# Hyatt Membership



## Robert D (Jun 28, 2008)

I'm thinking about buying a Hyatt resale membership and have a few questions:

- It appears the points level are something like 1300, 1400, 1450, 1800, 2000, and 2200, and the M&T are $800 - $1,100 per year regardless of the points level.  Is this correct and does the number of points have a bearing on the M&T amount?

- What is the sweet spot as far as points level is concerned considering the purchase price and M&T's when you buy resale? It looks like you need about 1450 pts to get a 1BR during diamond season.  What is the least amount per point that you can expect to pay for 1450 and up memberships.

- Is it correct that you can book at your home resort 12 mos. before check in but cannot book at a Hyatt resort other than your home resort until 6 mos. prior to check in?  Are you able to book any week at your home resort 12 mos in advance, or can you only book your deeded week 12 mos in advance?

- How hard is it to book high demand weeks (like 51-52) at Aspen or even a ski week in Colorado if you don't own at that resort?  My sense is that this is very difficult to do even if you have enough points but am not sure.

Thanks for any help you can provide.


----------



## Kal (Jun 29, 2008)

Robert D said:


> I'm thinking about buying a Hyatt resale membership and have a few questions:
> 
> - ...does the number of points have a bearing on the M&T amount?
> 
> ...


 
The maintenance fees are the same for each resort unit.  It doesn't matter if the week you own is high-season or low-season.

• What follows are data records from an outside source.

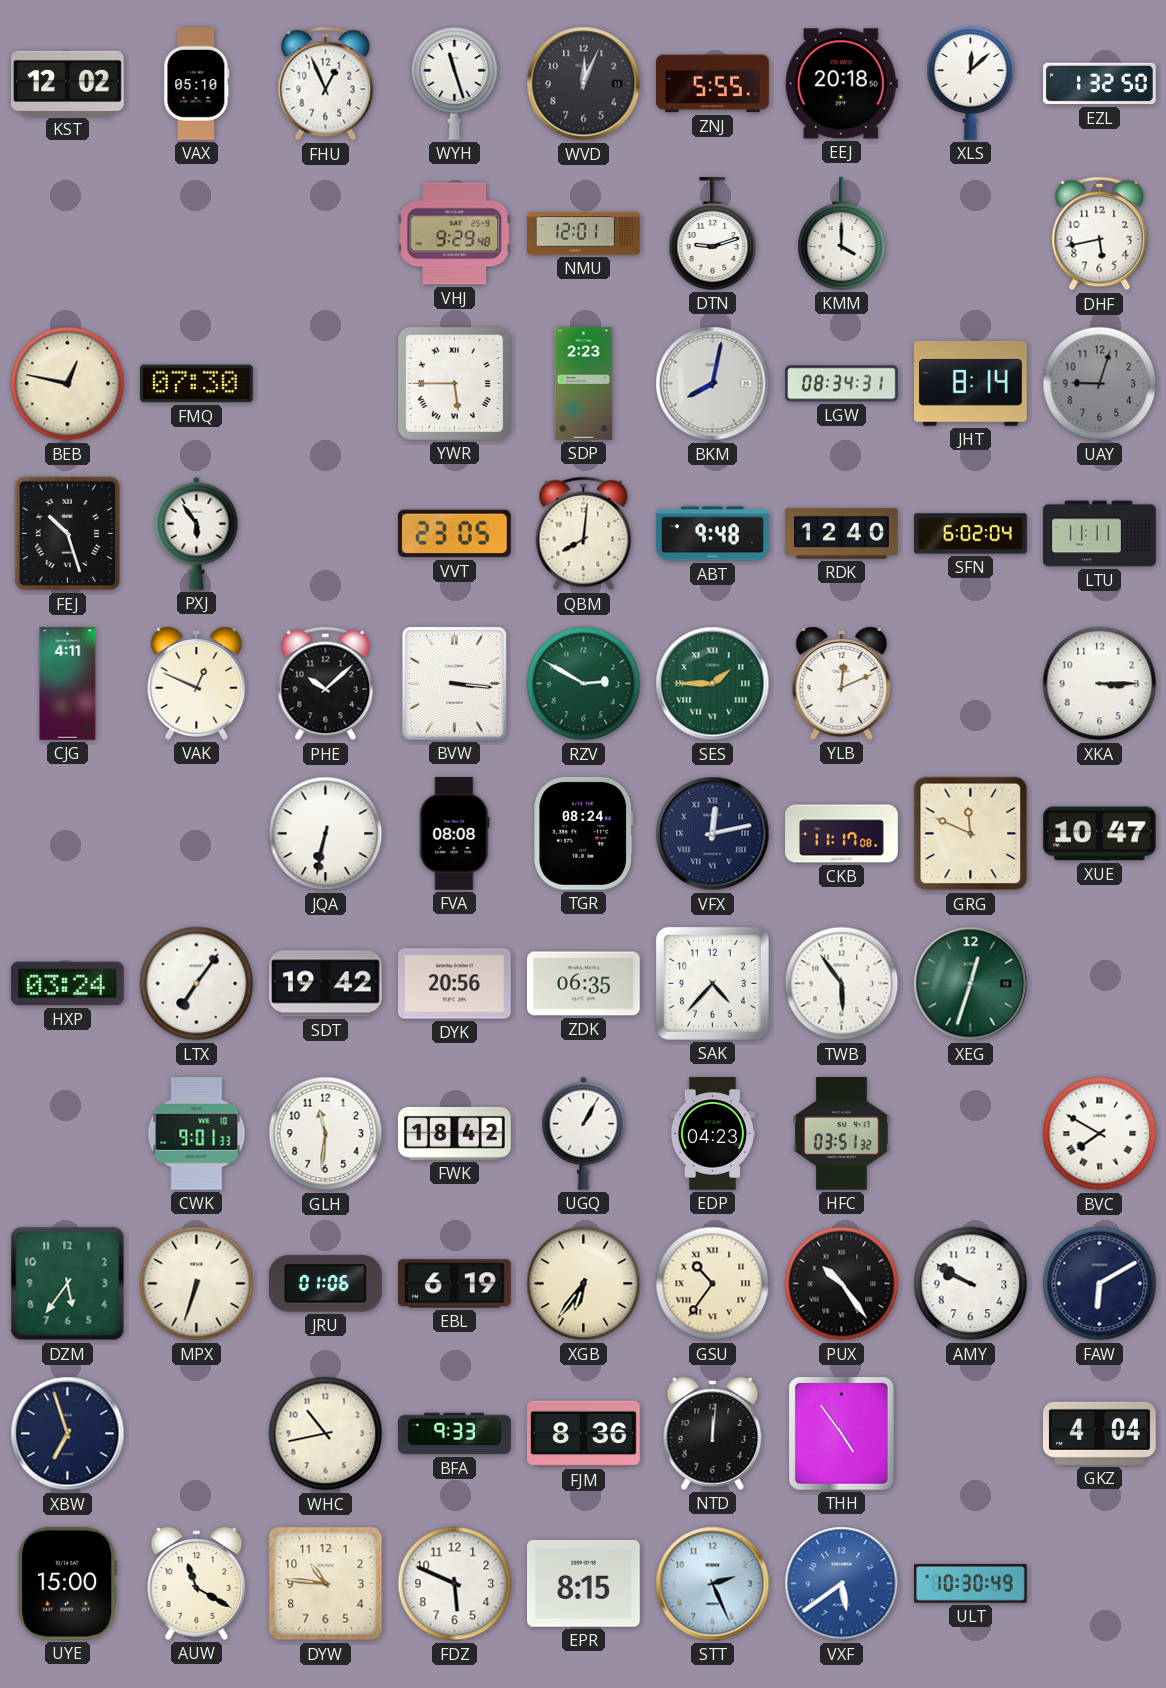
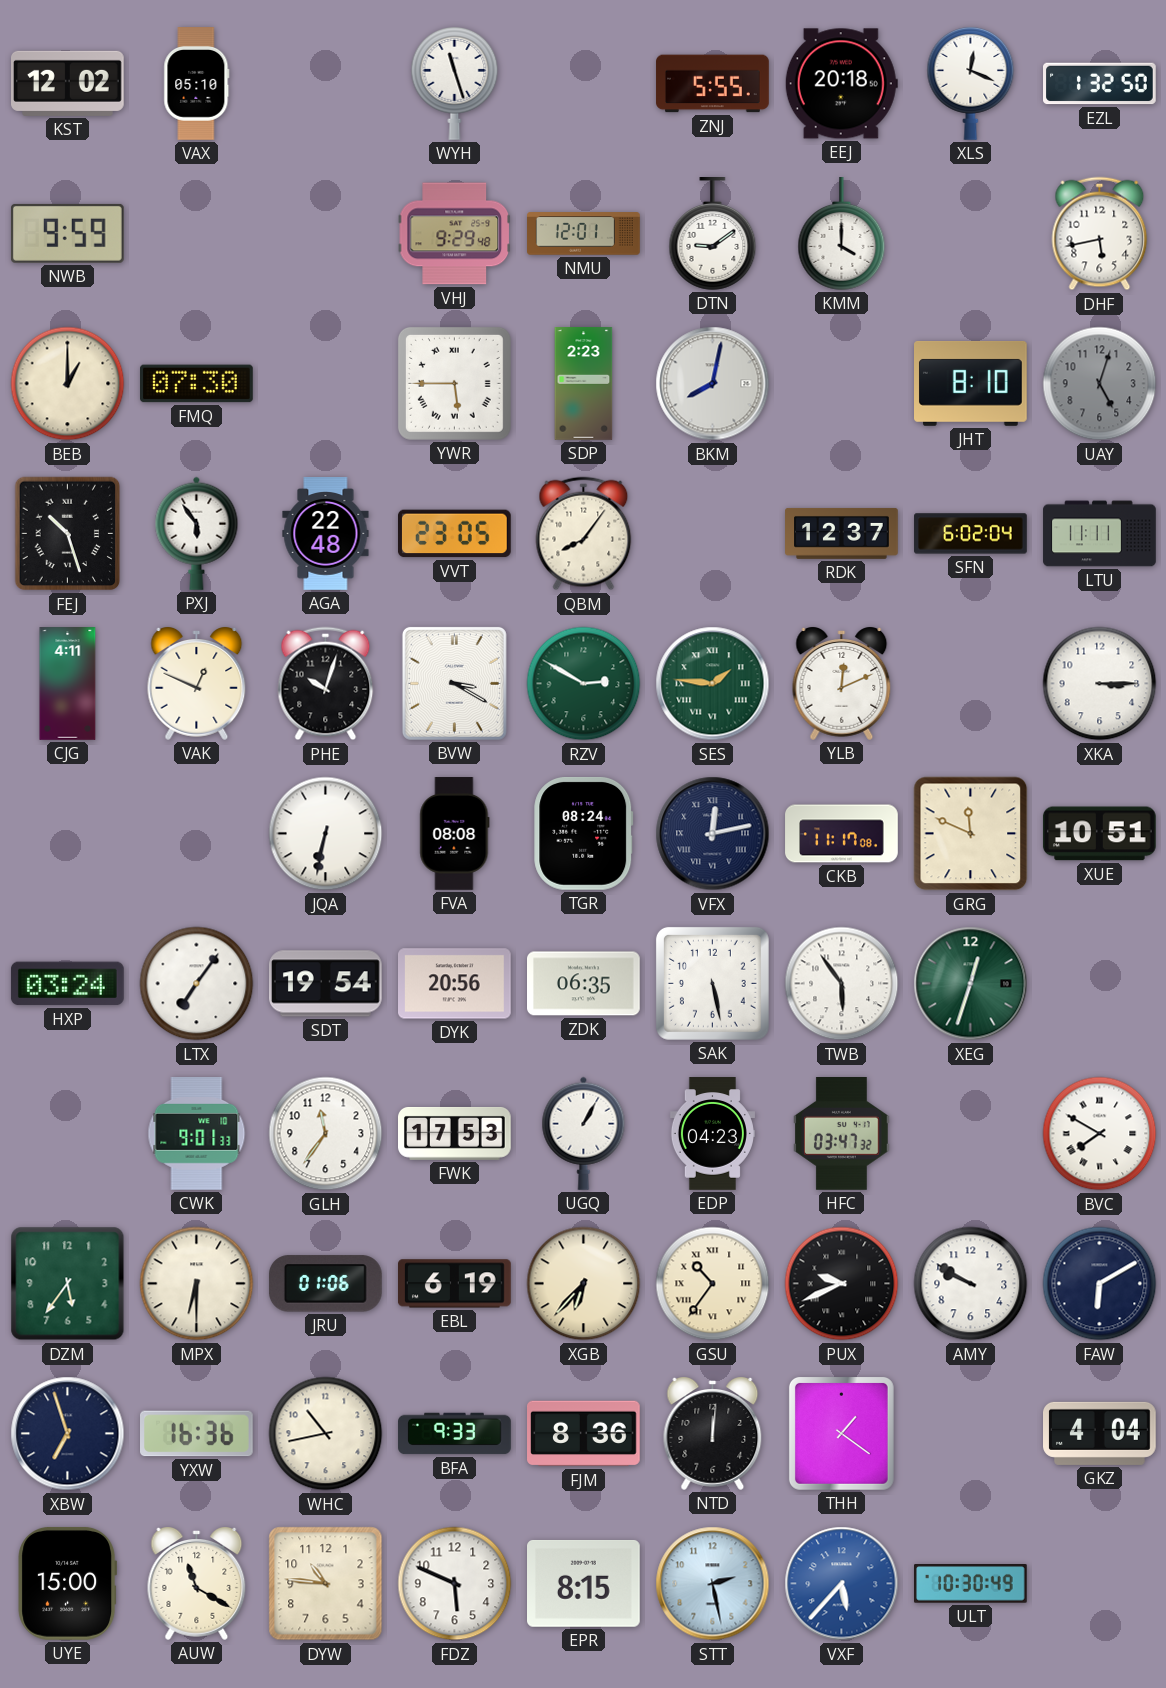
FHU: 12:56 -> none
WVD: 12:04 -> none
XLS: 12:08 -> 12:19
NWB: none -> 9:59
DTN: 9:12 -> 9:09
BEB: 12:47 -> 1:00
LGW: 08:34 -> none
JHT: 8:14 -> 8:10
UAY: 9:03 -> 5:03
AGA: none -> 22:48
QBM: 8:01 -> 8:06
ABT: 9:48 -> none
RDK: 12:40 -> 12:37
PHE: 10:08 -> 10:03
BVW: 3:16 -> 3:20
SES: 1:45 -> 1:46
XUE: 10:47 -> 10:51
SDT: 19:42 -> 19:54
SAK: 4:37 -> 5:28
GLH: 11:31 -> 11:36
FWK: 18:42 -> 17:53
HFC: 03:51 -> 03:47
MPX: 6:33 -> 6:30
XGB: 6:36 -> 6:37
PUX: 10:24 -> 9:41
YXW: none -> 16:36
THH: 4:54 -> 1:21
STT: 2:26 -> 2:28
VXF: 5:39 -> 5:37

You are guaranteed use of the unit you own.  You just have to confirm usage 6-months prior to the week you own, otherwise the unit is made available to other Club members.  The earliest you can reserve that unit is 12-months in advance, but given the guarantee, there's no need to make that decision so early.

You can reserve any unit in the HVC system at any time, IF you have points in your account and IF the unit is available.  You receive your points 12-months prior to the week you own.  Those points can be used for 18 months, but are more restricted during the last 6-months.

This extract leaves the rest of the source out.